Whenever a line in the entries includes the word "DNSPod", copy that line out.

[Source records]
*** Block opens ***

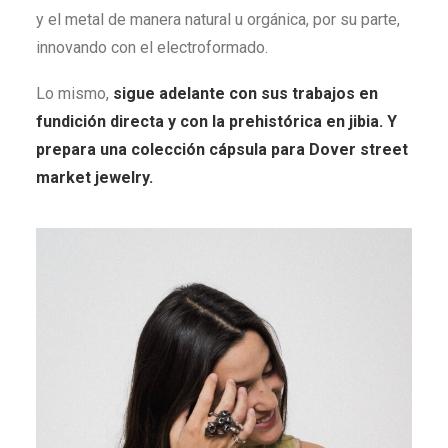
y el metal de manera natural u orgánica, por su parte,
innovando con el electroformado.
Lo mismo,
sigue adelante con sus trabajos en
fundición directa y con la prehistórica en jibia. Y
prepara una colección cápsula para Dover street
market jewelry.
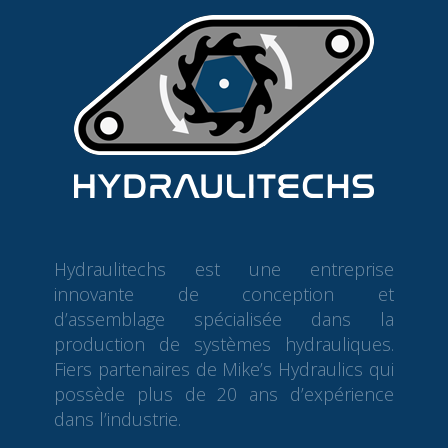
Hydraulitechs est une entreprise
innovante de conception et
d’assemblage spécialisée dans la
production de systèmes hydrauliques.
Fiers partenaires de Mike’s Hydraulics qui
possède plus de 20 ans d’expérience
dans l’industrie.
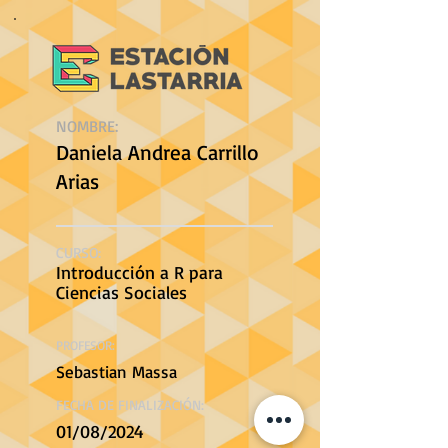
NOMBRE:
Daniela Andrea Carrillo
Arias
CURSO:
Introducción a R para
Ciencias Sociales
PROFESOR:
Sebastian Massa
FECHA DE FINALIZACIÓN:
01/08/2024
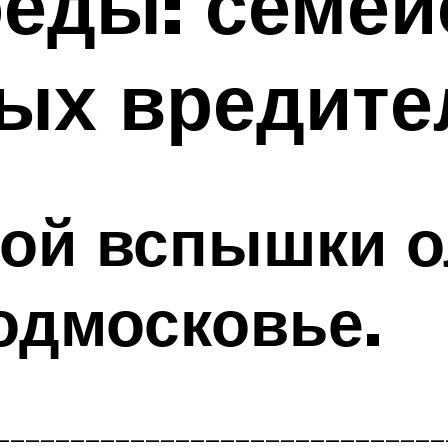
еды: семей
ых вредите
вой вспышки о
одмосковье.
______________________________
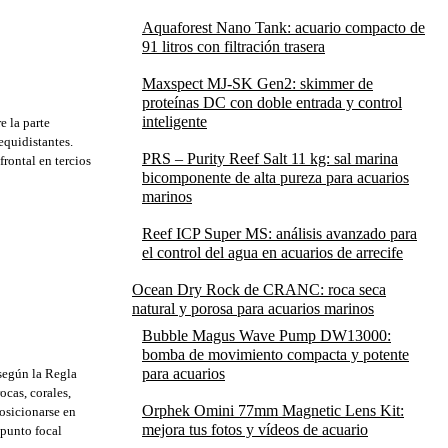
Aquaforest Nano Tank: acuario compacto de
91 litros con filtración trasera
Maxspect MJ-SK Gen2: skimmer de
proteínas DC con doble entrada y control
inteligente
e la parte
equidistantes.
PRS – Purity Reef Salt 11 kg: sal marina
rontal en tercios
bicomponente de alta pureza para acuarios
marinos
Reef ICP Super MS: análisis avanzado para
el control del agua en acuarios de arrecife
Ocean Dry Rock de CRANC: roca seca
natural y porosa para acuarios marinos
Bubble Magus Wave Pump DW13000:
bomba de movimiento compacta y potente
para acuarios
 según la Regla
ocas, corales,
Orphek Omini 77mm Magnetic Lens Kit:
posicionarse en
mejora tus fotos y vídeos de acuario
 punto focal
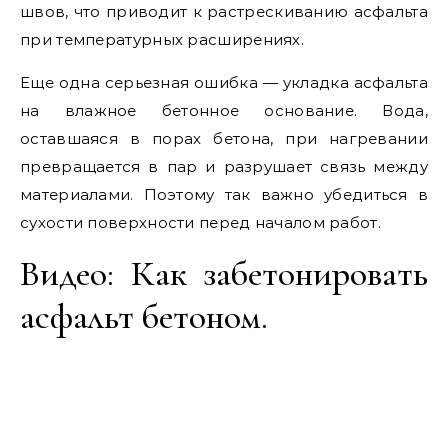
швов, что приводит к растрескиванию асфальта
при температурных расширениях.
Еще одна серьезная ошибка — укладка асфальта
на влажное бетонное основание. Вода,
оставшаяся в порах бетона, при нагревании
превращается в пар и разрушает связь между
материалами. Поэтому так важно убедиться в
сухости поверхности перед началом работ.
Видео: Как забетонировать
асфальт бетоном.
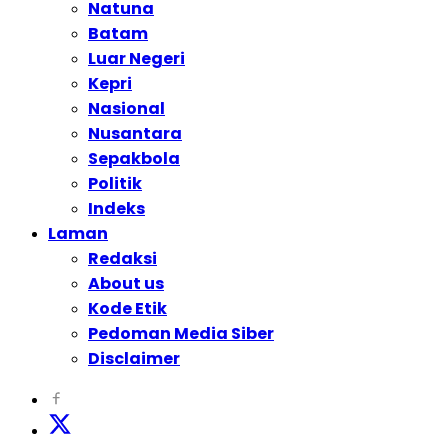
Natuna
Batam
Luar Negeri
Kepri
Nasional
Nusantara
Sepakbola
Politik
Indeks
Laman
Redaksi
About us
Kode Etik
Pedoman Media Siber
Disclaimer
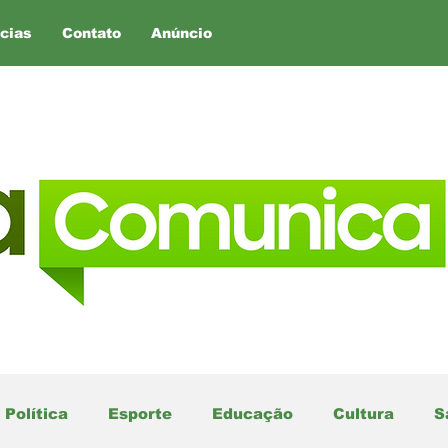
cias
Contato
Anúncio
Política
Esporte
Educação
Cultura
S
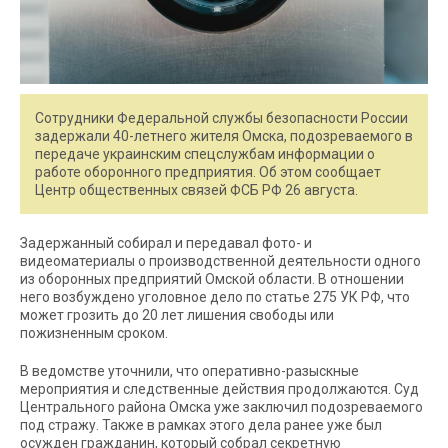
Сотрудники Федеральной службы безопасности России
задержали 40-летнего жителя Омска, подозреваемого в
передаче украинским спецслужбам информации о
работе оборонного предприятия. Об этом сообщает
Центр общественных связей ФСБ РФ 26 августа.
Задержанный собирал и передавал фото- и
видеоматериалы о производственной деятельности одного
из оборонных предприятий Омской области. В отношении
него возбуждено уголовное дело по статье 275 УК РФ, что
может грозить до 20 лет лишения свободы или
пожизненным сроком.
В ведомстве уточнили, что оперативно-разыскные
мероприятия и следственные действия продолжаются. Суд
Центрального района Омска уже заключил подозреваемого
под стражу. Также в рамках этого дела ранее уже был
осужден гражданин, который собрал секретную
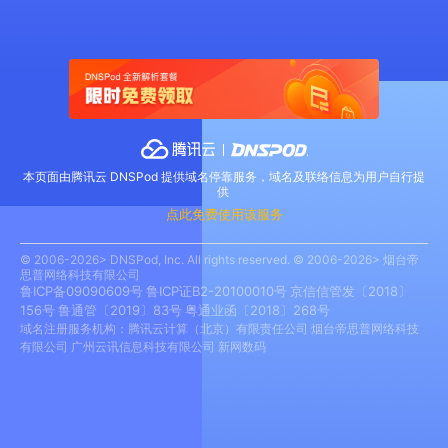
本页面由腾讯云 DNSPod 提供域名停靠服务，域名及联络信息为用户自行提
供
点此免费使用该服务
© 2006-2026> DNSPod, Inc. All rights reserved. © 2006-2026> 烟台帝
思普网络科技有限公司
鲁ICP备09090609号
鲁ICP证B2-20100010号
京信信管发〔2018〕
156号
鲁通管〔2019〕83号
粤通业函〔2018〕268号
域名注册服务机构：腾讯云计算（北京）有限责任公司 烟台帝思普网络科技
有限公司 广州云讯信息科技有限公司 新网数码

*** Block closes ***

- _Response_
本页面由腾讯云 DNSPod 提供域名停靠服务，域名及联络信息为用户自行提
© 2006-2026> DNSPod, Inc. All rights reserved. © 2006-2026> 烟台帝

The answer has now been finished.